Notoriously difficult to see in past video editions (literally, as in you couldn't see what was going on), The Strangeness turned out to be a revelation on DVD in 2009 for anyone who tried to slog through any previous versions. The film was transferred from the original 16mm negative, and detail and color accuracy are improved tremendously. The filmmakers hoped for a 35mm blowup to show theatrically when the film was originally in the can, but a string of dubious distribution details ensured that would never come to pass; as a result, this marks the first time anyone -- including the creators -- could see it matted to 1.85:1, and the results are pleasing indeed. Bear in mind that this is still a scrappy production (think The Deadly Spawn) with a little unavoidable wear and tear in a few spots, but there's little room for complaint here. The audio also sounds much better and is, according to the commentary, much closer to the original intentions before Transworld mucked around with the music mix and muddied much of the dialogue and sound effects. The commentary (which features Huntley, Sawicki and director Phillips) is extremely entertaining (apart from the lack of decent recording for moderator Jeff McKay, who seems to be prompting from down inside the mine itself) and comes packed with fun anecdotes, including the resourceful and very cheap means used to secure locations and create the illusion of a mine in various handy California structures. You also get three video interviews with the same participants, who talk more about how they came to the film and the lessons they learned from it, as well as how they originally knew each other from their USC days. Speaking of which, six early USC shorts by Sawicki and Huntley are included: "Origins" (a neat stop-motion look at Darwinism in action), the more modest animated "Eat at Joe's," the mild pseudo-horror "It Stalked the Night," the thrillers "Grave Sight" and "Daddy's Gone A'Hunting," and the apocalyptic animated short, "The End." Other extras include a hefty photo gallery of stills and ad art, a surprise video appearance by the monster and trailers for additional Code Red titles like Brute Force, The Statue, Trapped, and The Visitor.

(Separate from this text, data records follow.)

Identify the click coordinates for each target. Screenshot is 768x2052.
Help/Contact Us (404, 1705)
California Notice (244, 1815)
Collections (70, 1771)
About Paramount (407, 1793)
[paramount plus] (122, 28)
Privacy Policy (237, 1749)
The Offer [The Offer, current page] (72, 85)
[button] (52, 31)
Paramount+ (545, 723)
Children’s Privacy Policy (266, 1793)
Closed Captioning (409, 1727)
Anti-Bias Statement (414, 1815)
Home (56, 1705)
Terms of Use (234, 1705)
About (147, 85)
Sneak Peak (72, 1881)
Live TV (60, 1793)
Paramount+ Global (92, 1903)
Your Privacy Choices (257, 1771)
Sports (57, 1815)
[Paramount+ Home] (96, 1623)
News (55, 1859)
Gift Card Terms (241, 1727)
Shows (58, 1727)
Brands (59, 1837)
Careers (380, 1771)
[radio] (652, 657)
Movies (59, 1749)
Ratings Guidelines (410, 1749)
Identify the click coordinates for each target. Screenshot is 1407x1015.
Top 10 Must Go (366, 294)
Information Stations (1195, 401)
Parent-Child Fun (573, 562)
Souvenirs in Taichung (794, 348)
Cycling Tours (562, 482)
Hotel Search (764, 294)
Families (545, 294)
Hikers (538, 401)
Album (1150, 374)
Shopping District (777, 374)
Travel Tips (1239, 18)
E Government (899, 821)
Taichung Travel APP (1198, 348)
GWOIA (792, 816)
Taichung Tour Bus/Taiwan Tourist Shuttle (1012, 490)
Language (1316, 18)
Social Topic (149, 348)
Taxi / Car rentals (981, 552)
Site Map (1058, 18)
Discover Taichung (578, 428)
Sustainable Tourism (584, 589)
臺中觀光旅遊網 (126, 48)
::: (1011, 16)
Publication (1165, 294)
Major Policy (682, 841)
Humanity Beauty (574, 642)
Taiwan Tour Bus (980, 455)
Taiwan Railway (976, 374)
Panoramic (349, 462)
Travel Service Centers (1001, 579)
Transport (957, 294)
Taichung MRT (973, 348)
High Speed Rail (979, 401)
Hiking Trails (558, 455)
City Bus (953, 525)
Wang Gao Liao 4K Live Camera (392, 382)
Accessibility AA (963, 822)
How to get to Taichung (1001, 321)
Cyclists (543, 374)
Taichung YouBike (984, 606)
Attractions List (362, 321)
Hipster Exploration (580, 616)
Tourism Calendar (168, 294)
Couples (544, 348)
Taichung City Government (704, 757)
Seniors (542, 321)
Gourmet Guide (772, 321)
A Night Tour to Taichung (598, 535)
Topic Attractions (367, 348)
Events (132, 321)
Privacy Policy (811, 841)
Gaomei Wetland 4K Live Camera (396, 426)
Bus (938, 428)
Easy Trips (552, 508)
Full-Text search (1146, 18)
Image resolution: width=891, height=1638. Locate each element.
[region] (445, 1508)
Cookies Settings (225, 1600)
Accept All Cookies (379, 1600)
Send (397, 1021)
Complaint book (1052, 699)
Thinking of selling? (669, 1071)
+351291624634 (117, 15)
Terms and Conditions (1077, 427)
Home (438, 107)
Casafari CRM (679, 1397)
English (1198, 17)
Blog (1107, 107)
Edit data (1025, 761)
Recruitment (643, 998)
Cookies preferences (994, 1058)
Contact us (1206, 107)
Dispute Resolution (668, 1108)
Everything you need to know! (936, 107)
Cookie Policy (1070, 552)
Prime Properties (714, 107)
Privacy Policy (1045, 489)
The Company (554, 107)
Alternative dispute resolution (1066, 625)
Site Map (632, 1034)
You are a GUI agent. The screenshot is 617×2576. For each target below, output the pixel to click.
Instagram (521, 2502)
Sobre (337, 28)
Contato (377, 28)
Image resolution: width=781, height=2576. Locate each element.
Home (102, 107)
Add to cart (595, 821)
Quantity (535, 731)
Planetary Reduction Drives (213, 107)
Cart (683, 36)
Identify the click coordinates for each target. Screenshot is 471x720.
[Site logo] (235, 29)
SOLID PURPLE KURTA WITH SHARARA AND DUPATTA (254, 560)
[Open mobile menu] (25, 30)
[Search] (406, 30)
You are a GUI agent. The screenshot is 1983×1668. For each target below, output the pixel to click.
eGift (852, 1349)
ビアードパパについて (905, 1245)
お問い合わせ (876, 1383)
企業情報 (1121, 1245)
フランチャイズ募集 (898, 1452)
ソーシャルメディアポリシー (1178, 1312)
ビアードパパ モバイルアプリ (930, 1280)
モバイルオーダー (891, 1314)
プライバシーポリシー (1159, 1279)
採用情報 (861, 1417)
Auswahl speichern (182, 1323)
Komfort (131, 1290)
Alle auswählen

Seven years later in 2016, Code Red revisited the title as a limited 1,000-unit release via its online store, retaining the commentary, three interviews, and short films. Added here in lieu of the gallery and bonus trailers is a new "Bucket List Theater" mode with hostess Katarina Leigh Waters camping it up in a skin-tight mining outfit with a stuffed porcine pal while offering a few facts about the film. It's shorter than usual for her hosting gigs, but the sight of her digging away with a pet pig is definitely something you won't see anywhere else. The image and sound quality (DTS-HD MA English mono) are about as good as you could expect from the source; detail tightens up and the grain is more finely represented, though it'll always look like a cheap 16mm film. The main beneficiary here is the large number of scenes in the second half lit with bright red flares; strong reds are notoriously smudgy and poorly resolved in NTSC, but here things are more clearly delineated and easier to make out. Dig this one up while you can.